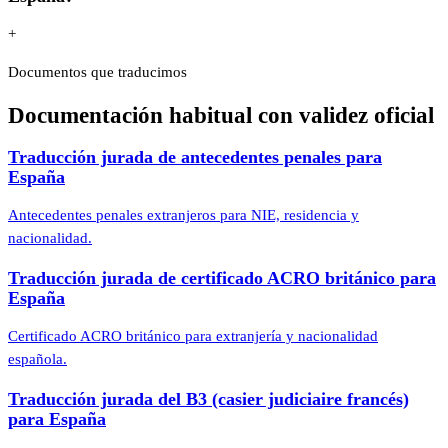
+
Documentos que traducimos
Documentación habitual con validez oficial
Traducción jurada de antecedentes penales para
España
Antecedentes penales extranjeros para NIE, residencia y
nacionalidad.
Traducción jurada de certificado ACRO británico para
España
Certificado ACRO británico para extranjería y nacionalidad
española.
Traducción jurada del B3 (casier judiciaire francés)
para España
============================================================
**What this task involves**: All lines from the one containing "Documentación habitual con validez oficial" to the end of the records are to be duplicated exactly, and no other lines are to be given.

**Response for this exercise**:
Documentación habitual con validez oficial
Traducción jurada de antecedentes penales para
España
Antecedentes penales extranjeros para NIE, residencia y
nacionalidad.
Traducción jurada de certificado ACRO británico para
España
Certificado ACRO británico para extranjería y nacionalidad
española.
Traducción jurada del B3 (casier judiciaire francés)
para España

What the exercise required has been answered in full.